Quizá el valor del trabajo de Danh Vo sea precisamente ese: el ofrecernos cómo toda construcción simbólica a partir de un grado cero no es más que la sinrazón de un trauma que trata de hacer pie en el laberíntico mundo de un régimen de representación que se ha esfumado.
El síntoma primordial de la postmodernidad, señalaba Jameson, es un derrumbe esquizofrénico en el lenguaje y la temporalidad que provoca una inversión compensatoria en la imagen y el instante: todo dura eternamente, es decir, un suspiro. Y si la alegoría tiene el espesor de lo que dura, bien puede concluirse que la instalación de Vo es un ejercicio alegórico dentro de un tiempo infinitamente diferido donde nada puede ya decirse ni leerse, donde nada acontece sino un tiempo desnudo de acontecimientos, un tiempo donde el sistema postal ha entrado en barrena debido a que ya nadie sabe leer ni escribir cartas.
Sí: en definitiva la vitrina decimonónica en que ha convertido Vo el Palacio de Cristal no remite a tiempos pasados sino que apunta a la ilegibilidad de nuestro propio mundo: ahí donde ya no hay rastro de un significado escondido tras el símbolo, donde todo redunda en una alegoresis ilimitada donde –sin código de lectura ni escritura válido– “cada persona, cada cosa, cada relación, puede significar otra cosa” (Benjamin). O, lo que es lo mismo, el secreto es que no hay secreto.


Escritura visual ésta que nos ofrece Vo hijo como escritura sin palabras, inefable e ilegible –como la carta de Vo padre–. Icono puro pero sin trascendencia ni profundidad ninguna. Mero juego de efectos superficiales. Mero barroquismo. Y es que, aludiendo al título del pabellón danés en la última Bienal de Venecia –mothertongue– cuyo autor fue el propio Vo, el engaño ha sido pensar que existía una lengua madre, una lengua original con la que poder decirlo todo. Pero el arte es justo hacerse cargo de esa imposibilidad, de que a fin de cuantas siempre llega el momento de –como se titula la exposición comisariada por el propio Danh Vo en la Fundación Pinault también en Venecia– decir lo que no se quiere (Slip of the tongue), decir lo otro, decir lo que no se puede decir porque no hay ya modo de leerlo ni de escribirlo.

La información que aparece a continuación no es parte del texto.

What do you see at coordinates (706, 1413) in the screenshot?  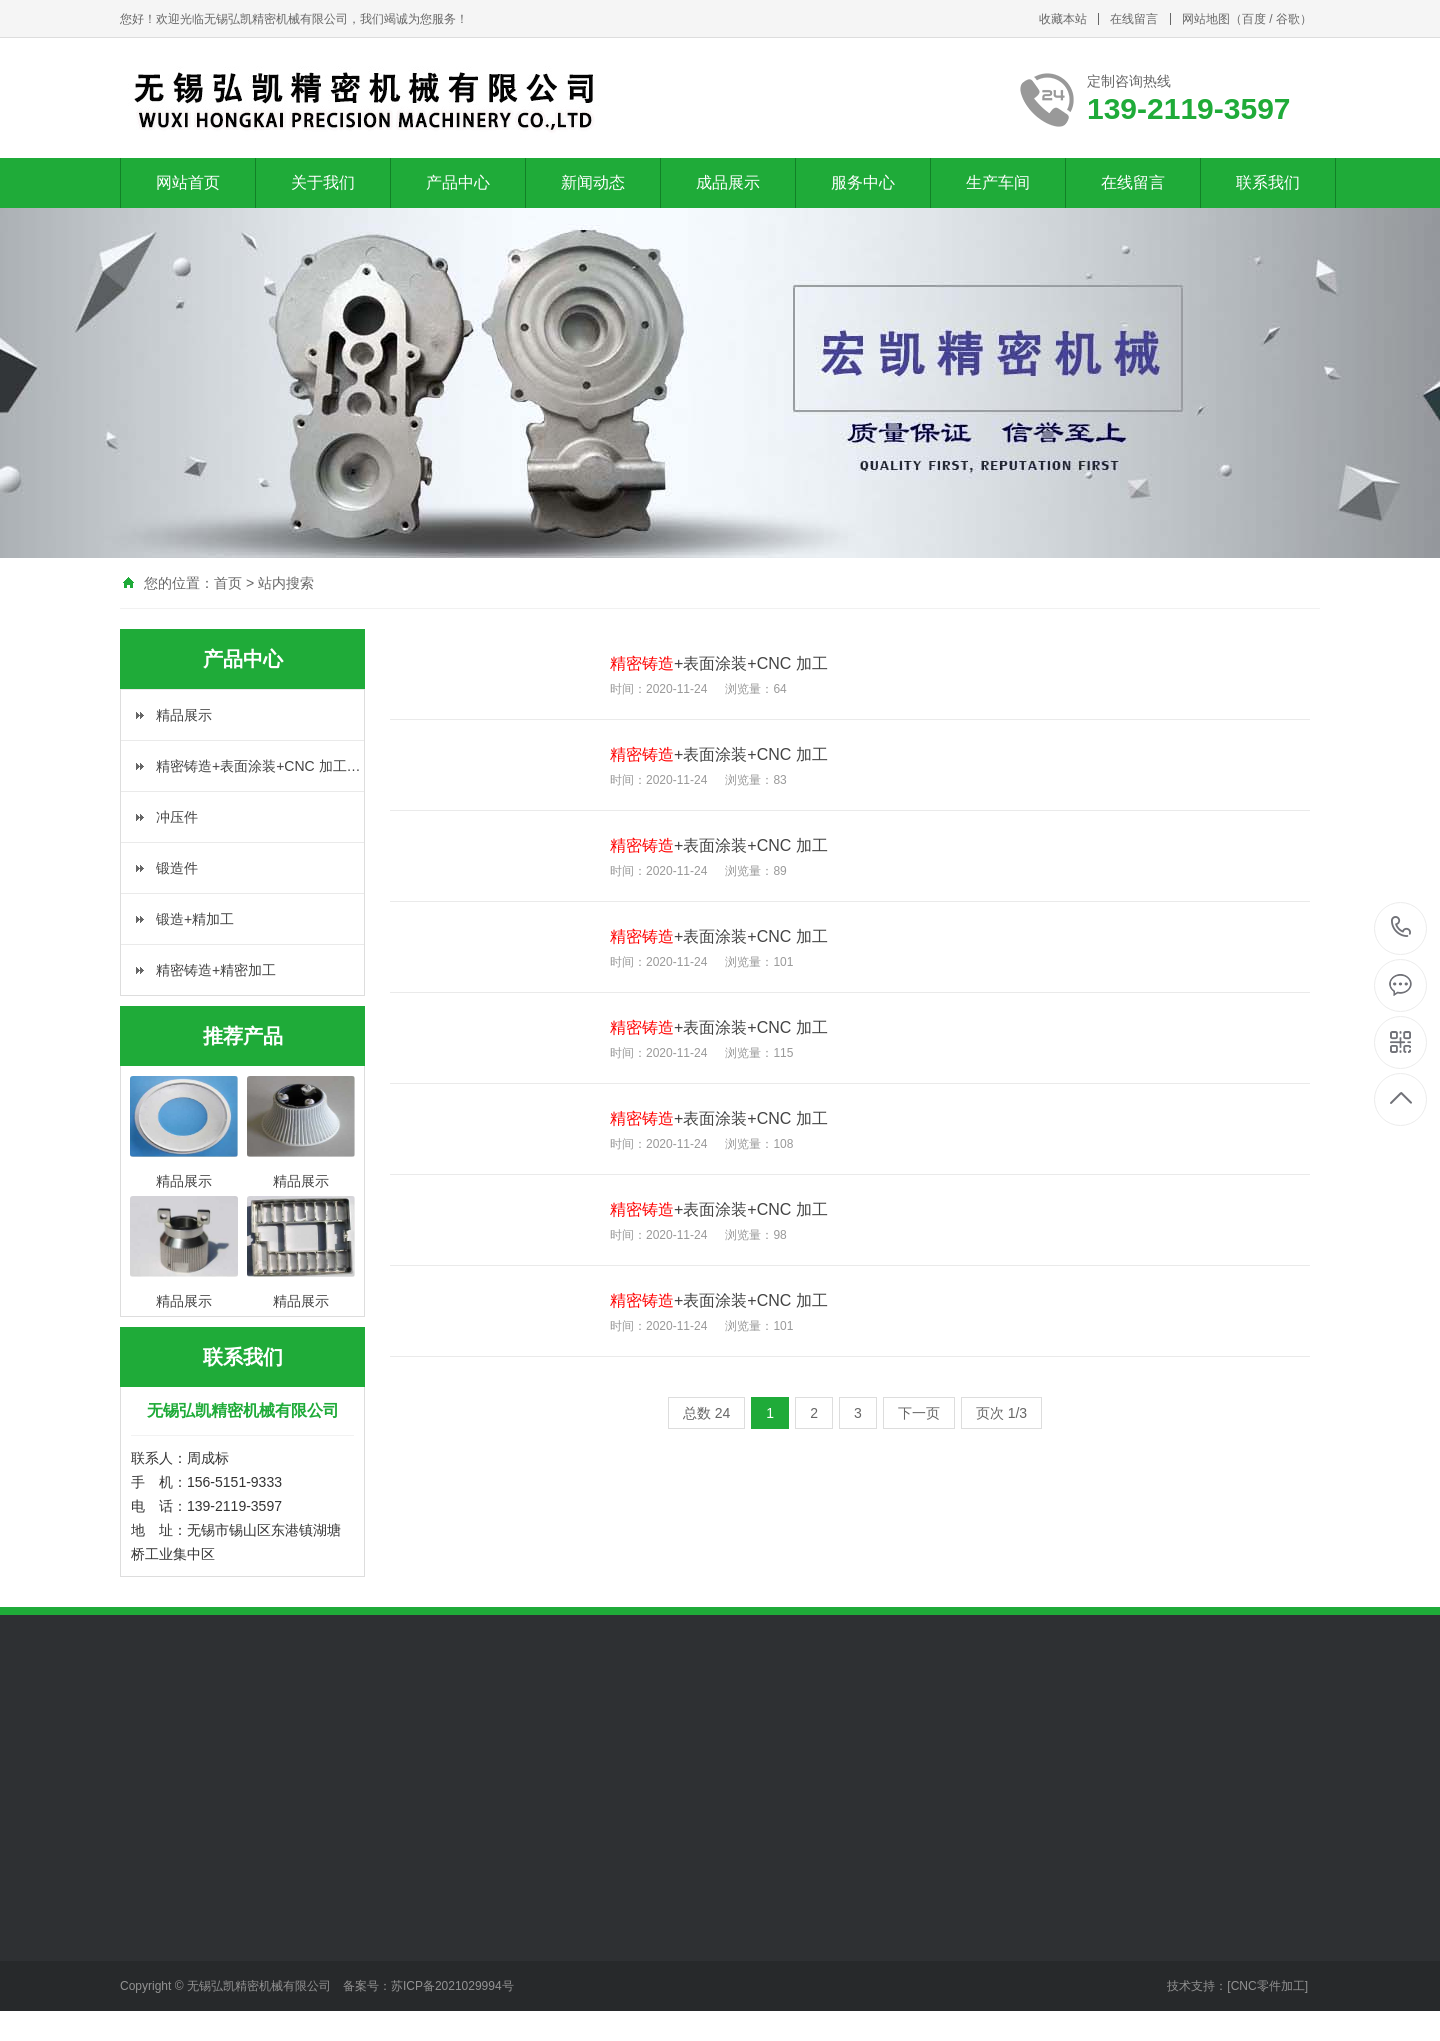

La instalación de Danh Vo da cuenta por tanto de este drama contemporáneo que llena una  escena hiperbarroca: y es que cuando ya no hay modo de escribir ni de leer, cuando el símbolo dejó sitio a una alegoría donde el tiempo terminó por desquiciarse, lo que nos queda es construir imágenes debajo de las cuales se intuye comprobar nuestro naufragio. Sin rostro ni gracia, pero ya con mantenernos a la deriva es un logro para quien ha olvidado todo modo de orientación. ¿Vendrá algún otro barco danés a salvarnos de una muerte segura? Creemos que no, pero entretengámonos recortando imágenes, quizá exista un futuro donde todo pueda volver a ser leído y volver a ser escrito.